▶ What you should do:
Your answer should reproduce every line of the material in which the word "vlan" occurs.

▶ Exercise data:
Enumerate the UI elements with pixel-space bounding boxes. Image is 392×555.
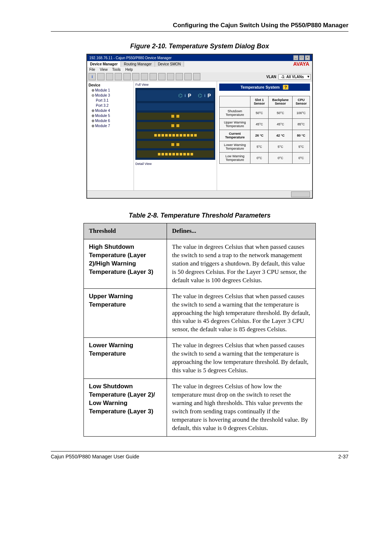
- toolbar-icon[interactable]: [141, 73, 148, 80]
- temp-cell: 100°C: [293, 108, 310, 119]
- window-titlebar: 192.168.76.11 - Cajun P550/P880 Device M…: [87, 54, 312, 61]
- maximize-icon[interactable]: □: [299, 55, 304, 60]
- tree-module-label: Module 4: [95, 109, 110, 113]
- top-tabs: Device Manager Routing Manager Device SM…: [87, 61, 184, 67]
- right-panel-title: Temperature System ?: [219, 84, 310, 91]
- temp-row-label: Lower Warning Temperature: [220, 141, 250, 153]
- tree-module-label: Module 3: [95, 93, 110, 97]
- toolbar-icon[interactable]: [132, 73, 139, 80]
- param-desc: The value in degrees Celsius of how low …: [167, 379, 316, 437]
- menu-file[interactable]: File: [89, 68, 95, 72]
- table-row: Low Shutdown Temperature (Layer 2)/ Low …: [84, 379, 316, 437]
- expand-icon[interactable]: ⊕: [91, 119, 94, 123]
- power-icon: P: [208, 93, 211, 98]
- tree-port[interactable]: Port 3.1: [96, 98, 132, 103]
- info-icon[interactable]: i: [89, 73, 96, 80]
- head-rule: [51, 31, 348, 32]
- vlan-selector: VLAN -1: All VLANs: [266, 74, 311, 80]
- expand-icon[interactable]: ⊕: [91, 109, 94, 113]
- toolbar-icon[interactable]: [123, 73, 131, 80]
- toolbar-icon[interactable]: [158, 73, 166, 80]
- param-label: Low Shutdown Temperature (Layer 2)/ Low …: [84, 379, 167, 437]
- toolbar-icon[interactable]: [167, 73, 174, 80]
- tree-module-label: Module 6: [95, 119, 110, 123]
- expand-icon[interactable]: ⊕: [91, 124, 94, 128]
- vlan-label: VLAN: [266, 75, 276, 79]
- temp-row-label: Upper Warning Temperature: [220, 119, 250, 130]
- chassis-row: ⌬iP ⌬iP: [137, 90, 214, 101]
- tree-module[interactable]: ⊕Module 5: [91, 113, 132, 118]
- close-icon[interactable]: ×: [305, 55, 310, 60]
- tree-module[interactable]: ⊕Module 1: [91, 88, 132, 93]
- toolbar-icon[interactable]: [193, 73, 200, 80]
- port-indicator: [171, 143, 174, 146]
- menubar: File View Tools Help: [87, 67, 312, 72]
- center-panel: Full View ⌬iP ⌬iP: [134, 81, 217, 190]
- menu-help[interactable]: Help: [125, 68, 133, 72]
- tab-device-smon[interactable]: Device SMON: [155, 61, 184, 67]
- chassis-row: [137, 103, 214, 110]
- port-strip: [157, 152, 194, 156]
- temp-row-label: Low Warning Temperature: [220, 153, 250, 164]
- table-row: Shutdown Temperature 50°C 50°C 100°C: [220, 108, 310, 119]
- tab-routing-manager[interactable]: Routing Manager: [121, 61, 155, 67]
- temp-cell: 80 °C: [293, 130, 310, 141]
- port-indicator: [171, 124, 174, 127]
- info-icon: i: [185, 94, 186, 98]
- table-row: Upper Warning Temperature 45°C 45°C 85°C: [220, 119, 310, 130]
- power-icon: P: [188, 93, 191, 98]
- temp-cell: 50°C: [250, 108, 269, 119]
- tree-module[interactable]: ⊖Module 3: [91, 93, 132, 98]
- screenshot: 192.168.76.11 - Cajun P550/P880 Device M…: [86, 54, 313, 199]
- temp-cell: 50°C: [268, 108, 292, 119]
- tree-module[interactable]: ⊕Module 6: [91, 118, 132, 123]
- toolbar-icon[interactable]: [97, 73, 105, 80]
- toolbar-icon[interactable]: [184, 73, 192, 80]
- expand-icon[interactable]: ⊕: [91, 88, 94, 92]
- tree-module[interactable]: ⊕Module 4: [91, 108, 132, 113]
- toolbar-icon[interactable]: [115, 73, 122, 80]
- fan-icon: ⌬: [198, 93, 202, 98]
- temp-cell: 85°C: [293, 119, 310, 130]
- footer-left: Cajun P550/P880 Manager User Guide: [51, 454, 139, 459]
- tree-module[interactable]: ⊕Module 7: [91, 123, 132, 129]
- right-panel-title-text: Temperature System: [241, 85, 280, 89]
- collapse-icon[interactable]: ⊖: [91, 93, 94, 97]
- temp-cell: 0°C: [293, 153, 310, 164]
- detailview-label: Detail View: [135, 162, 215, 166]
- port-strip: [154, 133, 197, 137]
- right-panel: Temperature System ? Slot 1 Sensor Backp…: [217, 81, 312, 190]
- menu-tools[interactable]: Tools: [112, 68, 121, 72]
- tab-device-manager[interactable]: Device Manager: [87, 61, 121, 67]
- tree-root[interactable]: Device: [89, 83, 132, 88]
- toolbar-icon[interactable]: [150, 73, 157, 80]
- chassis-row: [137, 131, 214, 139]
- fullview-label: Full View: [135, 83, 215, 86]
- menu-view[interactable]: View: [100, 68, 108, 72]
- minimize-icon[interactable]: _: [293, 55, 298, 60]
- temp-cell: 0°C: [268, 153, 292, 164]
- param-desc: The value in degrees Celsius that when p…: [167, 239, 316, 288]
- temp-row-label: Shutdown Temperature: [220, 108, 250, 119]
- running-head: Configuring the Cajun Switch Using the P…: [51, 22, 348, 29]
- temp-cell: 42 °C: [268, 130, 292, 141]
- vlan-dropdown[interactable]: -1: All VLANs: [278, 74, 311, 80]
- footer-right: 2-37: [338, 454, 348, 459]
- temp-cell: 5°C: [293, 141, 310, 153]
- status-indicator: [291, 191, 310, 197]
- chassis-row: [137, 141, 214, 148]
- temp-row-label: Current Temperature: [220, 130, 250, 141]
- param-label: High Shutdown Temperature (Layer 2)/High…: [84, 239, 167, 288]
- fan-icon: ⌬: [178, 93, 183, 98]
- param-desc: The value in degrees Celsius that when p…: [167, 338, 316, 379]
- tree-port[interactable]: Port 3.2: [96, 103, 132, 108]
- window-controls: _ □ ×: [293, 55, 310, 60]
- help-icon[interactable]: ?: [283, 85, 289, 90]
- toolbar-icon[interactable]: [106, 73, 113, 80]
- col-defines: Defines...: [167, 223, 316, 239]
- toolbar-icon[interactable]: [176, 73, 183, 80]
- device-tree: Device ⊕Module 1 ⊖Module 3 Port 3.1 Port…: [87, 81, 134, 190]
- chassis-view[interactable]: ⌬iP ⌬iP: [135, 88, 215, 160]
- params-table: Threshold Defines... High Shutdown Tempe…: [83, 223, 316, 437]
- expand-icon[interactable]: ⊕: [91, 114, 94, 118]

▶ Task result:
- vlan-selector: VLAN -1: All VLANs: [266, 74, 311, 80]
- vlan-label: VLAN: [266, 75, 276, 79]
- vlan-dropdown[interactable]: -1: All VLANs: [278, 74, 311, 80]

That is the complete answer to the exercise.